◆ Aim of the exercise ◆
Output, without alteration, the first line of the entries and each line after it, stopping with the line that contains "privacy statement (521, 2056)".

◆ Excerpted data ◆
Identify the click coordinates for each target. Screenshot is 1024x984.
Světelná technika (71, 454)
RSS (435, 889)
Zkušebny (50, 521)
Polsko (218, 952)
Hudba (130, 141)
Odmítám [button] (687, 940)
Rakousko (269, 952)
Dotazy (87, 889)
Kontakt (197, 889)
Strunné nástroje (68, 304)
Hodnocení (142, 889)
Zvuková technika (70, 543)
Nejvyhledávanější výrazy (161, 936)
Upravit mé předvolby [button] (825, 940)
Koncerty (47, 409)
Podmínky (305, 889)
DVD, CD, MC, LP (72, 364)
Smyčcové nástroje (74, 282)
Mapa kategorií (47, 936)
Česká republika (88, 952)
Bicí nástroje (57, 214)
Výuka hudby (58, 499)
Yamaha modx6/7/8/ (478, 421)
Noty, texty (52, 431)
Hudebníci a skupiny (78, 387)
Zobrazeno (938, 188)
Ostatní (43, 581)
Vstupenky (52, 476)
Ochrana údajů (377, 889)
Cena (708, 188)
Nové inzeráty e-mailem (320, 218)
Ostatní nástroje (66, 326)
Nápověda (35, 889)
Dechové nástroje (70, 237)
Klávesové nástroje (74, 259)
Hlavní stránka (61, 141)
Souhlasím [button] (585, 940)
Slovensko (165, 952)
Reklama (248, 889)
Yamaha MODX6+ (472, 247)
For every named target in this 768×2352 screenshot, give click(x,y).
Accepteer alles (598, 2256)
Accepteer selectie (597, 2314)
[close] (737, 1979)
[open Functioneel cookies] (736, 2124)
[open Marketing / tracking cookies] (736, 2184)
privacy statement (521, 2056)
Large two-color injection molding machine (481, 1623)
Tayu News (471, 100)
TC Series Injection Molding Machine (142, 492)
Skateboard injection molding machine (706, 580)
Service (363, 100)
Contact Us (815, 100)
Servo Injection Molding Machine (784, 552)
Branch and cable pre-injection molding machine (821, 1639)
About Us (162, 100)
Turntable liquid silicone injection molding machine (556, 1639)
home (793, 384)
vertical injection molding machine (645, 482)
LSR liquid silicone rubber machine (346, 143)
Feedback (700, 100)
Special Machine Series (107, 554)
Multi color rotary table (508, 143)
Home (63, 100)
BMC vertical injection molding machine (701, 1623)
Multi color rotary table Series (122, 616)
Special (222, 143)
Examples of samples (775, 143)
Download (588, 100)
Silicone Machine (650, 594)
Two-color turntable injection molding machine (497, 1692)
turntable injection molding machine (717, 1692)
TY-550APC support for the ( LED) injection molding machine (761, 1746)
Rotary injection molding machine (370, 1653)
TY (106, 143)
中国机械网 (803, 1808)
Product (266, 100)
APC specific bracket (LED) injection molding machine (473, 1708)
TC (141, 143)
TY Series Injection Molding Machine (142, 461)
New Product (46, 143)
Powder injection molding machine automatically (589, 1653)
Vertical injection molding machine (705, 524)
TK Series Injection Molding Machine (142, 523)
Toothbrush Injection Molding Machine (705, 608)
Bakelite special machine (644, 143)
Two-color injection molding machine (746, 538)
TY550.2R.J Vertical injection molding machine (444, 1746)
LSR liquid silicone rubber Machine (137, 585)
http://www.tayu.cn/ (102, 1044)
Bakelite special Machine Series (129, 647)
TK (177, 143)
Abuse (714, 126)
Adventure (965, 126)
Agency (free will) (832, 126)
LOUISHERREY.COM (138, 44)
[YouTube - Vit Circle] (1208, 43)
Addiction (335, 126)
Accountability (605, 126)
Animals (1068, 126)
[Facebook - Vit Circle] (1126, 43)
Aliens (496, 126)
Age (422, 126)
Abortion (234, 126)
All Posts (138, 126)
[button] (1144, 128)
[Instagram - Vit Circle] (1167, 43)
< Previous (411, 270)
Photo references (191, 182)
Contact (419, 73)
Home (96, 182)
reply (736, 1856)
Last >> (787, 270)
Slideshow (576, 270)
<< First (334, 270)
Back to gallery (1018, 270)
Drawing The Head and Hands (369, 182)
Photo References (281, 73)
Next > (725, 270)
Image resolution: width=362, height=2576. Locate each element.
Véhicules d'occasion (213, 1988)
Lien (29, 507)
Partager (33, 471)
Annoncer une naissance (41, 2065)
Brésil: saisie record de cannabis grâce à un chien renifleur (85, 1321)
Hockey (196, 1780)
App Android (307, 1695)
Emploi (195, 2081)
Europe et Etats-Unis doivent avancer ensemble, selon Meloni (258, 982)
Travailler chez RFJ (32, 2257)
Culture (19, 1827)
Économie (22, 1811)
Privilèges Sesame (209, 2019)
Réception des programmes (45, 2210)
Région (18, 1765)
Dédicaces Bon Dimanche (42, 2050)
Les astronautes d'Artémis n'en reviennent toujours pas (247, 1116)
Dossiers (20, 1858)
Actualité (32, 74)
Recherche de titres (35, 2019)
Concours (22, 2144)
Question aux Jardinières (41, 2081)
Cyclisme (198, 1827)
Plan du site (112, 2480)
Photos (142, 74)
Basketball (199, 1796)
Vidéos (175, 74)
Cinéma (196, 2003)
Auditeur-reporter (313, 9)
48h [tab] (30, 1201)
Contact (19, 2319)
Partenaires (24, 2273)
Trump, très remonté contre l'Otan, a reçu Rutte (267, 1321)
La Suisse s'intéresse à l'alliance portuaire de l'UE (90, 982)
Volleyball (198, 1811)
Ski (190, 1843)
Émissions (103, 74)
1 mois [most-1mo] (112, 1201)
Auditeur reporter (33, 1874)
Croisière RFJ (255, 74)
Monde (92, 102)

◆ Final answer ◆
Identify the click coordinates for each target. Screenshot is 1024x984.
Světelná technika (71, 454)
RSS (435, 889)
Zkušebny (50, 521)
Polsko (218, 952)
Hudba (130, 141)
Odmítám [button] (687, 940)
Rakousko (269, 952)
Dotazy (87, 889)
Kontakt (197, 889)
Strunné nástroje (68, 304)
Hodnocení (142, 889)
Zvuková technika (70, 543)
Nejvyhledávanější výrazy (161, 936)
Upravit mé předvolby [button] (825, 940)
Koncerty (47, 409)
Podmínky (305, 889)
DVD, CD, MC, LP (72, 364)
Smyčcové nástroje (74, 282)
Mapa kategorií (47, 936)
Česká republika (88, 952)
Bicí nástroje (57, 214)
Výuka hudby (58, 499)
Yamaha modx6/7/8/ (478, 421)
Noty, texty (52, 431)
Hudebníci a skupiny (78, 387)
Zobrazeno (938, 188)
Ostatní (43, 581)
Vstupenky (52, 476)
Ochrana údajů (377, 889)
Cena (708, 188)
Nové inzeráty e-mailem (320, 218)
Ostatní nástroje (66, 326)
Nápověda (35, 889)
Dechové nástroje (70, 237)
Klávesové nástroje (74, 259)
Hlavní stránka (61, 141)
Souhlasím [button] (585, 940)
Slovensko (165, 952)
Reklama (248, 889)
Yamaha MODX6+ (472, 247)
For every named target in this 768×2352 screenshot, give click(x,y).
Accepteer alles (598, 2256)
Accepteer selectie (597, 2314)
[close] (737, 1979)
[open Functioneel cookies] (736, 2124)
[open Marketing / tracking cookies] (736, 2184)
privacy statement (521, 2056)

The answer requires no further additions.